Il 4 dicembre 2013 è stata assunta la delibera n. 228 con cui è stata chiesta, all’istituto tesoriere, ai sensi e per gli effetti dell’articolo 222 del Decreto legislativo 18 agosto 2000, n. 267, l’anticipazione di cassa di 3/12 delle entrate accertate nel penultimo anno precedente, ossia nel 2011. Le entrate dei primi tre titoli di bilancio sono state accertate in 40.953.884,63, per cui i 3/12 corrispondono a 10.238.471,16 euro. Sono soldi che la S.V. ha chiesto in anticipazione «al fine di far fronte ad eventuali e temporanee esigenze di cassa». Su questa delibera, al momento, mi limito ad osservare che sono soldi richiesti per l’esercizio 2014 e che, per il concetto di anticipazione e per le disposizioni che regolano i rapporti tra Comune e Tesoriere, il Comune deve rimborsare entro l’esercizio 2014. La copertura avverrà -abbrevio di proposito- mediante le entrate tributarie (Titolo I), le entrate derivanti da contributi e trasferimenti dello Stato o delle Regioni (Titolo II) e le cosiddette entrate extratributarie (Tit. III).

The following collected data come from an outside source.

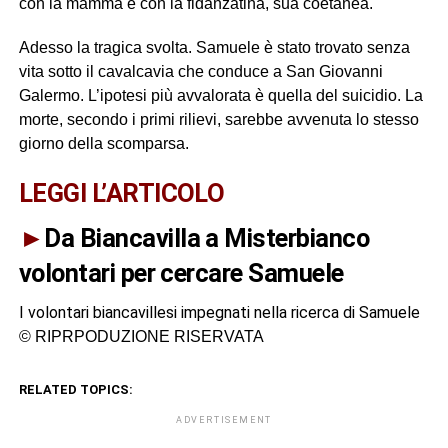
con la mamma e con la fidanzatina, sua coetanea.
Adesso la tragica svolta. Samuele è stato trovato senza
vita sotto il cavalcavia che conduce a San Giovanni
Galermo. L’ipotesi più avvalorata è quella del suicidio. La
morte, secondo i primi rilievi, sarebbe avvenuta lo stesso
giorno della scomparsa.
LEGGI L’ARTICOLO
►
Da Biancavilla a Misterbianco
volontari per cercare Samuele
I volontari biancavillesi impegnati nella ricerca di Samuele
© RIPRPODUZIONE RISERVATA
RELATED TOPICS:
ADVERTISEMENT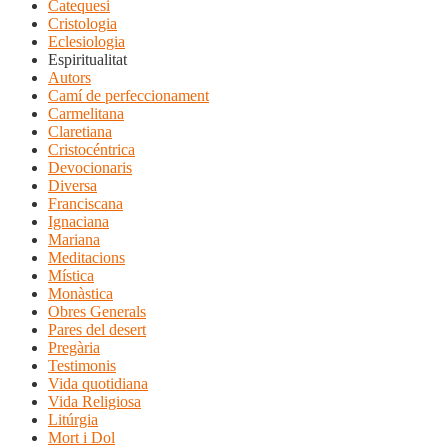
Catequesi
Cristologia
Eclesiologia
Espiritualitat
Autors
Camí de perfeccionament
Carmelitana
Claretiana
Cristocéntrica
Devocionaris
Diversa
Franciscana
Ignaciana
Mariana
Meditacions
Mística
Monàstica
Obres Generals
Pares del desert
Pregària
Testimonis
Vida quotidiana
Vida Religiosa
Litúrgia
Mort i Dol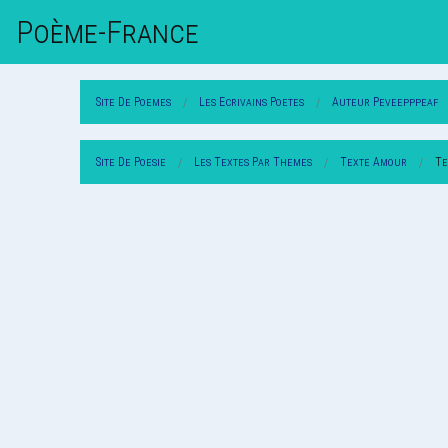
Poème-Fr
Ance
Site De Poemes
Les Ecrivains Poetes
Auteur Peveepppeaf
Site De Poesie
Les Textes Par Themes
Texte Amour
Te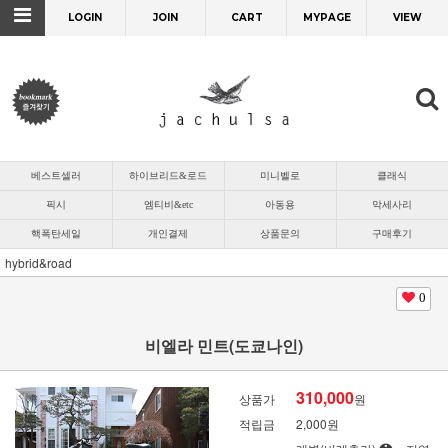
LOGIN
JOIN
CART
MYPAGE
VIEW
베스트셀러
하이브리드&로드
미니벨로
클래식
픽시
엠티비&etc
아동용
악세사리
핵폭탄세일
개인결제
상품문의
구매후기
hybrid&road
0
비엘라 민트(도쿄나인)
310,000
상품가
원
적립금
2,000원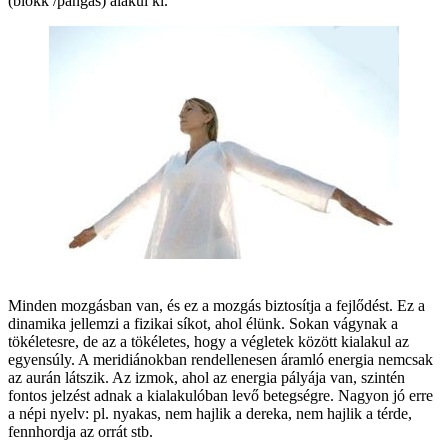
(blokk /pangás) alakul ki.
Minden mozgásban van, és ez a mozgás biztosítja a fejlődést. Ez a
dinamika jellemzi a fizikai síkot, ahol élünk. Sokan vágynak a
tökéletesre, de az a tökéletes, hogy a végletek között kialakul az
egyensúly. A meridiánokban rendellenesen áramló energia nemcsak
az aurán látszik. Az izmok, ahol az energia pályája van, szintén
fontos jelzést adnak a kialakulóban levő betegségre. Nagyon jó erre
a népi nyelv: pl. nyakas, nem hajlik a dereka, nem hajlik a térde,
fennhordja az orrát stb.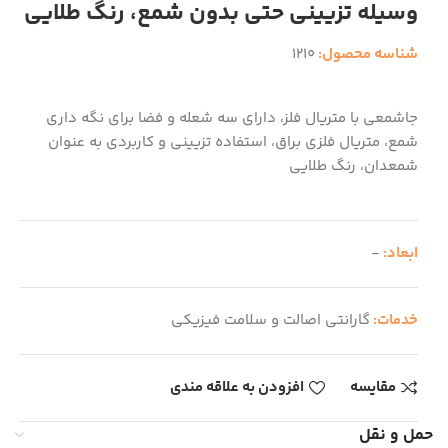
وسیله تزیینی حتی بدون شمع، رنگ طلایی
شناسه محصول:
1210
جاشمعی با متریال فلز، دارای سه شعله و فضا برای نگه داری
شمع، متریال فلزی براق، استفاده تزیینی و کاربردی به عنوان
شمعدان، رنگ طلایی
ابعاد:
-
خدمات:
گارانتی اصالت و سلامت فیزیکی
مقایسه
افزودن به علاقه مندی
حمل و نقل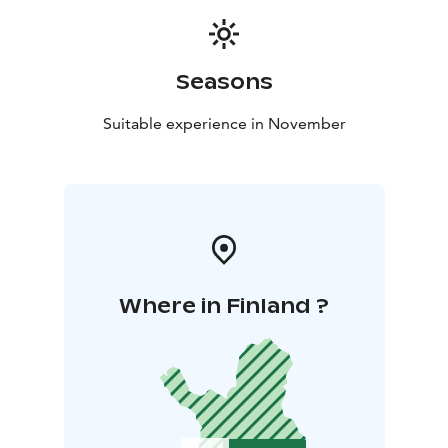
Seasons
Suitable experience in November
Where in Finland ?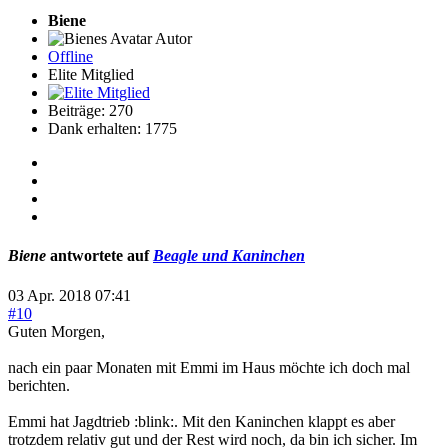
Biene
Autor
Offline
Elite Mitglied
Beiträge: 270
Dank erhalten: 1775
Biene
antwortete auf
Beagle und Kaninchen
03 Apr. 2018 07:41
#10
Guten Morgen,
nach ein paar Monaten mit Emmi im Haus möchte ich doch mal
berichten.
Emmi hat Jagdtrieb :blink:. Mit den Kaninchen klappt es aber
trotzdem relativ gut und der Rest wird noch, da bin ich sicher. Im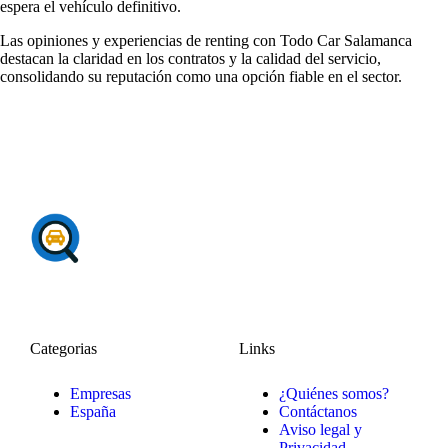
espera el vehículo definitivo.
Las
opiniones y experiencias de renting
con Todo Car Salamanca
destacan la claridad en los contratos y la calidad del servicio,
consolidando su reputación como una opción fiable en el sector.
Categorias
Links
Empresas
¿Quiénes somos?
España
Contáctanos
Aviso legal y
Privacidad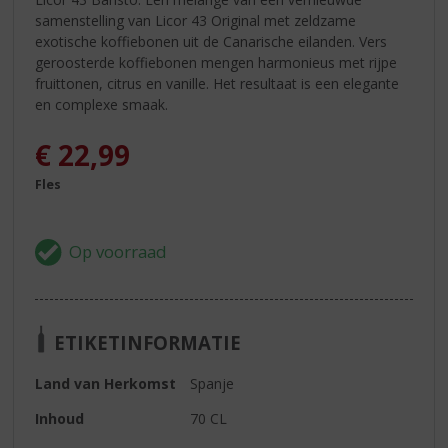
samenstelling van Licor 43 Original met zeldzame
exotische koffiebonen uit de Canarische eilanden. Vers
geroosterde koffiebonen mengen harmonieus met rijpe
fruittonen, citrus en vanille. Het resultaat is een elegante
en complexe smaak.
€
22,99
Fles
ETIKETINFORMATIE
Land van Herkomst
Spanje
Inhoud
70 CL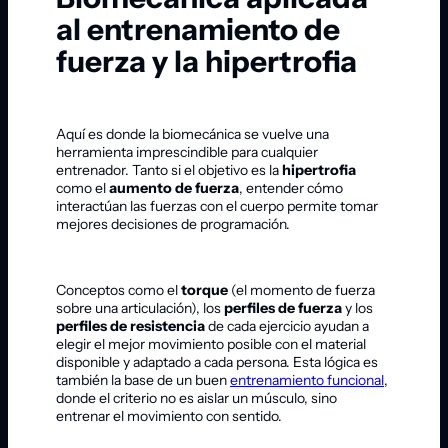
al entrenamiento de
fuerza y la hipertrofia
Aquí es donde la biomecánica se vuelve una
herramienta imprescindible para cualquier
entrenador. Tanto si el objetivo es la
hipertrofia
como el
aumento de fuerza
, entender cómo
interactúan las fuerzas con el cuerpo permite tomar
mejores decisiones de programación.
Conceptos como el
torque
(el momento de fuerza
sobre una articulación), los
perfiles de fuerza
y los
perfiles de resistencia
de cada ejercicio ayudan a
elegir el mejor movimiento posible con el material
disponible y adaptado a cada persona. Esta lógica es
también la base de un buen
entrenamiento funcional
,
donde el criterio no es aislar un músculo, sino
entrenar el movimiento con sentido.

Il successivo 13 dicembre è stata assunta un’ulteriore delibera, la n. 234 con cui, preso atto che il Decreto legge n. 35 dell’8 aprile 2013, all’articolo 1, comma 9, incrementava l’anticipazione di tesoreria da 3 a 5 dodicesimi fino al 30 settembre 2013; e preso atto che tale termine era stato esteso sino al 31 dicembre 2013 (Decreto legge n. 93 del 14 agosto 2013, art. 1, comma 9), lei ha chiesto un’ulteriore anticipazione di cassa in modo che i precedenti e già concessi 3/12 fossero ulteriormente integrati a 5/12, per passare da 13.760.903,47 a 22.934.839,13, con un incremento di (22.934.839,13 – 13.760.903,47=) 9.173.935,66 milioni di euro. Questa differenza di nove milioni e passa doveva servire a far fronte, secondo l’espressione testuale della delibera, ad eventuali e temporanee esigenze di cassa che avrebbero potuto verificarsi dal 14 al 31 dicembre 2013. Mi sono chiesta e le chiedo: a che sono serviti 9 milioni di anticipazione in otto giorni, ossia dal 23 -data di ingresso nel giornale di cassa, al 31 dicembre, data di rientro? E negli otto giorni (o poco più), qual è stata l’entità delle entrate realizzate e la loro composizione?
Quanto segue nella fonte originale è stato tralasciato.